Cine


The Indian Space Research Organisation (ISRO) successfully boosted the orbit of its Mars spacecraft by firing the 440 Newton engine aboard it at 1.17 a.m. on Thursday. The engine sizzled with life for seven minutes from 1.17 a.m. and this raised the Mars orbiter’s apogee from 23,566 km to 28,825 km from the earth and its perigee from 247 km to 252 km. ISRO scientists sent the command for firing the engine from the state-of-the-art ISRO Telemetry, Tracking and Command Network (ISTRAC) situated in Bangalore.
This is the first of the six tricky orbit-raising manoeuvres that ISRO will perform as its Mars spacecraft circumambulate the earth during the next 25 days. The second orbit-raising manoeuvre will take place Friday early morning. The sixth and last orbit-raising operation will be done on December 1 when the Mars orbiter will be shot out of its earth-orbit into a sun-centric orbit. From then on, the spacecraft will coast around the sun for 300 days before the ISRO tries to capture it in the Martian orbit on September 24, 2014.
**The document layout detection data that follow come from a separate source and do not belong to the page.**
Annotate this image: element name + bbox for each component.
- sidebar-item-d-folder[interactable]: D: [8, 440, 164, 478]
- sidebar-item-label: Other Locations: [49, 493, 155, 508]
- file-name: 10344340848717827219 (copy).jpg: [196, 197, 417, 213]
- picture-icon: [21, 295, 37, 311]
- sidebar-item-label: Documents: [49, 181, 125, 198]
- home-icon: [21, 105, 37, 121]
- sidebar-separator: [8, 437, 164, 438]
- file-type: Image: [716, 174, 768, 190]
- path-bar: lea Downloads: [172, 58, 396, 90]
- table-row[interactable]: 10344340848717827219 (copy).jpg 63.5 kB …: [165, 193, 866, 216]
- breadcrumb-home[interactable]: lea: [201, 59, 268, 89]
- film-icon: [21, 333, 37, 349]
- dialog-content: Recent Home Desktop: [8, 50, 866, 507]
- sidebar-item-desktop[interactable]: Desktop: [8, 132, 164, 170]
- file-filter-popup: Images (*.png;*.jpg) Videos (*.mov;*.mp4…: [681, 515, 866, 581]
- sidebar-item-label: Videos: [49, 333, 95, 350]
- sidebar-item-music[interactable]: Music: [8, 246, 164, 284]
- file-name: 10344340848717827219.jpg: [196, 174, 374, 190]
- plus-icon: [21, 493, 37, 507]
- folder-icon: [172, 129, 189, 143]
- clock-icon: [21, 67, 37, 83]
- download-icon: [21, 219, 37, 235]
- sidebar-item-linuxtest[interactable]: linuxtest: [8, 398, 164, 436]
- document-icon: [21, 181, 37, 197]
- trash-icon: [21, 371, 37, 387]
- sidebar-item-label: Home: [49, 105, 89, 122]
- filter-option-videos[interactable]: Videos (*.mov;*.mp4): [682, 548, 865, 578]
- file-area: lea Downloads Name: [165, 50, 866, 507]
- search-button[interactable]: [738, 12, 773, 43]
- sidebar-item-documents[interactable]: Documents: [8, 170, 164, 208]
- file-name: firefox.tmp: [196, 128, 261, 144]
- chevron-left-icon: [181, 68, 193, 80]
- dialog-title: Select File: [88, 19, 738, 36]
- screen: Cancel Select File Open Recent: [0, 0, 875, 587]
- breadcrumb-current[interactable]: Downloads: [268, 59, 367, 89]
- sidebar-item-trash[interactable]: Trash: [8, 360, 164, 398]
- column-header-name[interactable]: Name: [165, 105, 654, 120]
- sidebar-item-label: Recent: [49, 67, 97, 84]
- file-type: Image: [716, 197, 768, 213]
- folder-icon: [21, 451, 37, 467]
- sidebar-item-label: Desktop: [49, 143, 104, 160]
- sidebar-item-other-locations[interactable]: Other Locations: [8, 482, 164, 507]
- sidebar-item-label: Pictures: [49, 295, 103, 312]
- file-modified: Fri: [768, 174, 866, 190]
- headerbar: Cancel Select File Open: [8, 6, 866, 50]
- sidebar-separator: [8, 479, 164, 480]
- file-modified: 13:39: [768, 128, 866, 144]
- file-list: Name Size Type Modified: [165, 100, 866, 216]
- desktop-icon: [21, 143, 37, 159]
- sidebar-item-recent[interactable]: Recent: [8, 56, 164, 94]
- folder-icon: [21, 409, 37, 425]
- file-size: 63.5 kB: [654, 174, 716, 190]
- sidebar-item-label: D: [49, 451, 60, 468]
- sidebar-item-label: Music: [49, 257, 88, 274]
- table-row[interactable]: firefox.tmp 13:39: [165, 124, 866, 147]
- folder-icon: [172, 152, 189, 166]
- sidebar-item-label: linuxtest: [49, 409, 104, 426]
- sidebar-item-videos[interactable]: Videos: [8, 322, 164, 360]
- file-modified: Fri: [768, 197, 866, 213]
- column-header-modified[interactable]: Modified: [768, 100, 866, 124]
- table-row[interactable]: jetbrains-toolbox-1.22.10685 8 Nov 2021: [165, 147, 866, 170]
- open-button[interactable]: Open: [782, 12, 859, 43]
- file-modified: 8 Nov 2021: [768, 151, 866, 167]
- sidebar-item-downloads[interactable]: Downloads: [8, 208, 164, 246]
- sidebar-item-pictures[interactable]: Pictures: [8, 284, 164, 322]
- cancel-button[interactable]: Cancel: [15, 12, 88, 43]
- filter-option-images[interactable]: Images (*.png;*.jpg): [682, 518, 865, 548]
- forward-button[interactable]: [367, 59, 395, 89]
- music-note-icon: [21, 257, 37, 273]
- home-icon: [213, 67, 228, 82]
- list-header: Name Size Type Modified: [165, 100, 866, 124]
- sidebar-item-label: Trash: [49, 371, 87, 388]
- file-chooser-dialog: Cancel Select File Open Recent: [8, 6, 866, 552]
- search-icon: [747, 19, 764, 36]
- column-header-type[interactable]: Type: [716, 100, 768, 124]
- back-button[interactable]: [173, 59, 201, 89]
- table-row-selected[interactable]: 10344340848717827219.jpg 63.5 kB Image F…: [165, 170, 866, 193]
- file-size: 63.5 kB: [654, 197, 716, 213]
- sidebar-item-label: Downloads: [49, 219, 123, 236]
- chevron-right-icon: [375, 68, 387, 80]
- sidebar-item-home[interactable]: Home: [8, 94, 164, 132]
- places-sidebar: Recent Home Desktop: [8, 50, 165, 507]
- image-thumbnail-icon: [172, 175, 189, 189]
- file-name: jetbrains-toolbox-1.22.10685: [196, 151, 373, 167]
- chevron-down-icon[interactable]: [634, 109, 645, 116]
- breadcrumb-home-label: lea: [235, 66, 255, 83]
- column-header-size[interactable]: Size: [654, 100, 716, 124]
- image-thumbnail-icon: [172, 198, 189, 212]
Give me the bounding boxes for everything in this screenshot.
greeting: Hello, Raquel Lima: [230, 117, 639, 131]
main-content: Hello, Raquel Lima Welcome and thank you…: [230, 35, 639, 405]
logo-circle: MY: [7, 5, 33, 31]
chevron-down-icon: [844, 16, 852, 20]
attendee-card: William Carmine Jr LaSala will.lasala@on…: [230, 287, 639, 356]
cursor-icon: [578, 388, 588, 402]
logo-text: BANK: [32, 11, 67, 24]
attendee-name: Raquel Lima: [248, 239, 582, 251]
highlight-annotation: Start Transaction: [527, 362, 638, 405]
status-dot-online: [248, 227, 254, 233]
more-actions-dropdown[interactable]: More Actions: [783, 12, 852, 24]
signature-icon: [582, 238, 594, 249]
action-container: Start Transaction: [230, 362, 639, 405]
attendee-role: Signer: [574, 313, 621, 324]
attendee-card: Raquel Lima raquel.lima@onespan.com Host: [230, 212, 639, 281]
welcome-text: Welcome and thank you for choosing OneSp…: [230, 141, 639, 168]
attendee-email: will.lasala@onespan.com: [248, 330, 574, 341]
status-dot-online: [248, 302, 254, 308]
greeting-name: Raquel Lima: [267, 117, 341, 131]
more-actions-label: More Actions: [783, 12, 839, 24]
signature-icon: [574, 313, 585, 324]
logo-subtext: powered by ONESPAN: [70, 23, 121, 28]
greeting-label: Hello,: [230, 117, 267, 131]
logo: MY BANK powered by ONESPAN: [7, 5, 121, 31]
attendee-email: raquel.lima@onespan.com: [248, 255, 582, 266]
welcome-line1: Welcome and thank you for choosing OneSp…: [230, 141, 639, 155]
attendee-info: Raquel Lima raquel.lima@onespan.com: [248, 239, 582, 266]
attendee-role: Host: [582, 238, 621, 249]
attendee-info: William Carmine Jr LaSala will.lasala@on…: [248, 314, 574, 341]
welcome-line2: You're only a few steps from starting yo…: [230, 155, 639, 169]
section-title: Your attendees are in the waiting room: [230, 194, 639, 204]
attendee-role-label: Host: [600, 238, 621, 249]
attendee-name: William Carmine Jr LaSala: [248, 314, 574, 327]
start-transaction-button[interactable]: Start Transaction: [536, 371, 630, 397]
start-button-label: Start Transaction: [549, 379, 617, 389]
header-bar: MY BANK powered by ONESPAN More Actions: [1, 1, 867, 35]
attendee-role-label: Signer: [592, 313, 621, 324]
The ISRO’s Polar Satellite Launch Vehicle (PSLV-C25) on Tuesday put the Mars orbit into an earth-bound orbit with a perigee of 247 km and an apogee of 23,566 km.
K. Radhakrishnan, ISRO Chairman, told The Hindu on Thursday that the ISRO fired the liquid engine on board the Mars orbiter for seven minutes starting from 1.17 a.m. and this firing boosted the spacecraft apogee from 23,566 km to 28,825 km.
“At 2.15 a.m. tomorrow (Friday), we will fire the engine again for about 582 seconds, for almost ten minutes, and we will raise the apogee to about 40,000 km from the earth,” said Dr. Radhakrishan.
The ISRO had earlier calibrated the 440 Newton engine before starting to fire it on Thursday early morning.